After successfully reviving the once long-dead staple of UK television, Russell T. Davies then set out to expand the franchise, creating “Torchwood,” a sort of Earthbound “Doctor Who” for grown-ups only, what with all the naughty language and extra violence and gorgeous omnisexual heroes quipping about. It worked, and then some, which paved the way for Davies’ other spin-off idea: a kid-friendly series following the new adventures of former companion Sarah Jane Smith. Again, it worked. And then some.
“The Sarah Jane Adventures” actually began as a completely different concept: BBC executives approached Davies with the possibility of a show following the Doctor’s teenage years. Davies balked at the idea, stating such a program would deflate the mystery of the Doctor’s secret past, then countered with another possibility: Sarah Jane Smith.

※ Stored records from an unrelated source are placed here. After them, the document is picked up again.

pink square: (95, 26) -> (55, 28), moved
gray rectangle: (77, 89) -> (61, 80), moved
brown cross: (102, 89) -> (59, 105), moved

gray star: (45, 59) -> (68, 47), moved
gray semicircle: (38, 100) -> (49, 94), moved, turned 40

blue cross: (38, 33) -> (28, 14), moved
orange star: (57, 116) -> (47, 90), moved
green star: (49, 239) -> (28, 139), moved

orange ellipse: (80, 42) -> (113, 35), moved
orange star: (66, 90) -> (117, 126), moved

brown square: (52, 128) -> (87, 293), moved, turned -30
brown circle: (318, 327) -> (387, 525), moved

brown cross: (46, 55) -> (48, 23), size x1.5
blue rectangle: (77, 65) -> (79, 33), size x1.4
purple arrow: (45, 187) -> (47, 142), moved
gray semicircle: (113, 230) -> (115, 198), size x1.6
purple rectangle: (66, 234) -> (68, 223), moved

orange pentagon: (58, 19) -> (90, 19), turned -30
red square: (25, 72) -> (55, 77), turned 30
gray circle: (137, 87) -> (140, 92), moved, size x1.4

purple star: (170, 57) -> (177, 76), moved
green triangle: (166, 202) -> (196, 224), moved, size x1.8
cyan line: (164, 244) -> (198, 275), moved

Elisabeth Sladen’s lengthy tenure on “Doctor Who” (from 1973 to 1976) made her Sarah Jane one of the most beloved characters from the classic run of the series, and she was no stranger to returning to the franchise. In the early 1980s, she starred in the failed spin-off “K-9 and Company” and appeared as one of the returning companions in the anniversary special “The Five Doctors.” In the 90s, she revived the character for a string of audio plays for radio and CD. Then came Davies’ “Who” revival, and with it the brilliant episode “School Reunion,” which brought Sarah Jane and the new Doctor (and K-9!) together for a ripping adventure tinged with bittersweet emotion, as Toby Whithouse’s script dared ask what becomes of the Doctor’s traveling companions once he leaves them behind.

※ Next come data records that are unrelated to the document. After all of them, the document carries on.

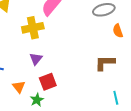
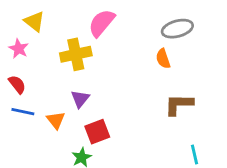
orange semicircle: (118, 31) -> (163, 59), moved
orange triangle: (19, 87) -> (56, 120), moved

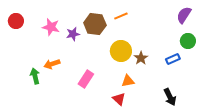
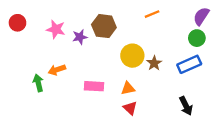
orange line: (121, 16) -> (152, 14), moved
green circle: (188, 41) -> (197, 38), moved
blue rectangle: (173, 59) -> (189, 64), size x1.5
pink rectangle: (86, 79) -> (94, 86), turned 60
orange triangle: (128, 81) -> (128, 88), moved

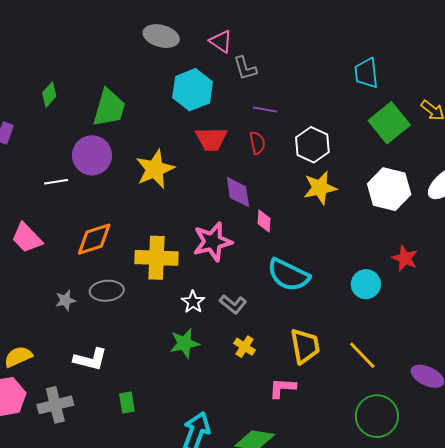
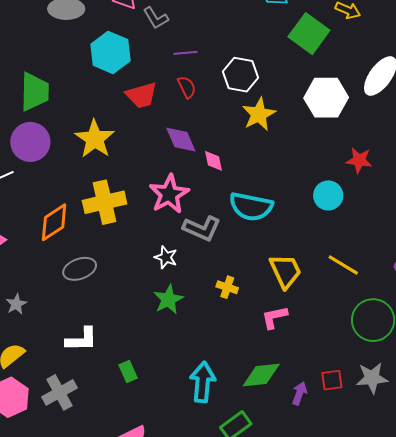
yellow cross: (156, 258) -> (105, 202), moved
gray star: (65, 300) -> (16, 304), moved
gray L-shape: (233, 304) -> (202, 228), moved, size x1.4

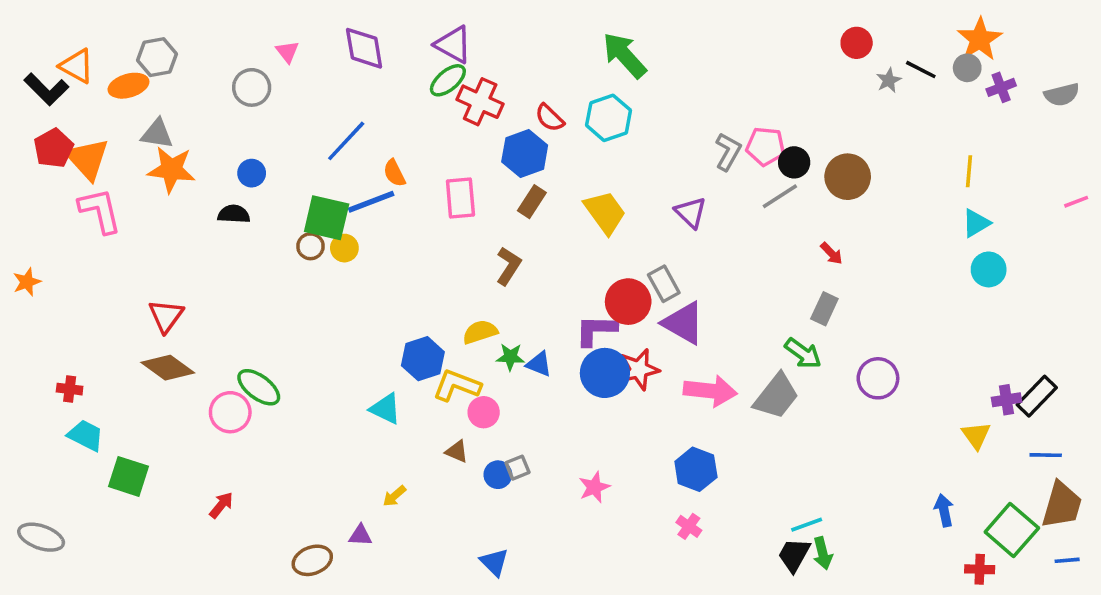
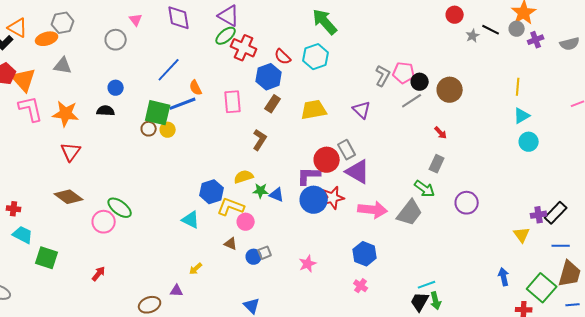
orange star: (171, 170) -> (66, 114), moved
yellow trapezoid: (605, 212) -> (314, 110), turned -64
red triangle: (166, 316) -> (71, 152), moved

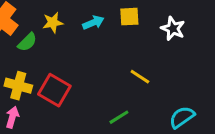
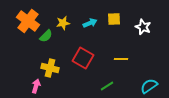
yellow line: (140, 77) -> (121, 59), turned -32
yellow cross: (18, 86) -> (50, 68), moved
red square: (54, 90) -> (83, 58), moved

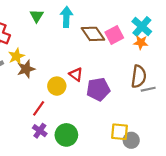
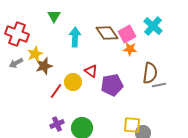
cyan arrow: (66, 17) -> (75, 37), moved
orange star: (141, 42) -> (130, 49), moved
red line: (39, 108) -> (56, 91), moved
purple cross: (40, 131) -> (57, 124), turned 32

From that episode, we learned that Sarah Jane, still as curious as ever, returned to a life of journalism, but the years she spent hopping through time and space left her with a taste for adventure – and, more importantly, a desire for justice. Like the Torchwood gang, Sarah Jane fights the good fight right at home, so whenever evil aliens or mad monsters strike and the Doctor’s not around to save the day, good ol’ Sarah Jane Smith will do the job.
What Davies and co-writer Gareth Roberts do in the pilot episode “Invasion of the Bane” (aired as a New Year’s special in January 2007, frustratingly months before the series would officially premiere in September of that year) is create a new family for Sarah Jane. Rather than send her out on her own, the writers give her teenage cohorts – which allows the series to be told from a younger point of view, to which its target audience can relate. “Bane” is told through the eyes of 13-year-old Maria Jackson (Yasmin Paige), who just moved into a new house with her dad (Joseph Millson) following her parents’ messy divorce. Across the street lives the mysterious Sarah Jane Smith, a friendly but strange lady who keeps to herself – and, as Maria discovers one fateful night, also talks to aliens.

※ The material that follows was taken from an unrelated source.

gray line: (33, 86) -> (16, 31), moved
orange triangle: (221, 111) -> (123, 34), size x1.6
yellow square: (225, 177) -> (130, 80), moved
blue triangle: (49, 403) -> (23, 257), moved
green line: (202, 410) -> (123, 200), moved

When a bossy new friend (Porsha Lawrence-Mavour, whose obnoxious character would mercifully be dropped from the remainder of the series) convinces Maria to go on a tour of a new energy drink factory – the idea is to get free samples and enjoy a cheap day out – the girl uncovers an alien plot to take over the world. Naturally, this means Sarah Jane is already on the case, and that’s when Maria discovers what wonders lie in Sarah Jane’s world.
Sarah Jane’s attic serves as a base of operations, packed with wondrous alien technology, chief among them Mr. Smith, a talking supercomputer (voiced by Alexander Armstrong) disguised as a transforming fireplace. (One imagines children everywhere calling out to their hearths with Sarah Jane’s catchphrase command, “Mr. Smith, I need you!”) Lest we forget about the character’s origins, we also get a glimpse of her own sonic screwdriver (disguised as a lipstick) and, of course, robot dog K-9, who drops in for cameos that bookend the series, and whose absence through the rest of the season is explained away with clever efficiency.
(While K-9’s disappearance was officially due to attempts to give the character his own animated show which would conflict with “Sarah Jane,” it’s nice to see the producers opting to limit the overuse of a character who could essentially solve any problem, any time. Without K-9 – and with such gimmicks as the “sonic lipstick” kept to a reasonable minimum – the writers are often forced to make the characters rely on their wits, which makes for a far more interesting and rewarding show.)
Maria rescues a peculiar boy (Tommy Knight) from the factory’s depths, and she and Sarah Jane later discover that he’s no ordinary teen at all, but a creation of those villainous aliens, the Bane. The boy is the result of a wicked experiment that gives him the intelligence of ten thousand humans, yet he’s essentially a blank slate, knowing nothing of the world. After thwarting the Bane, Sarah Jane decides to adopt the boy, naming him Luke.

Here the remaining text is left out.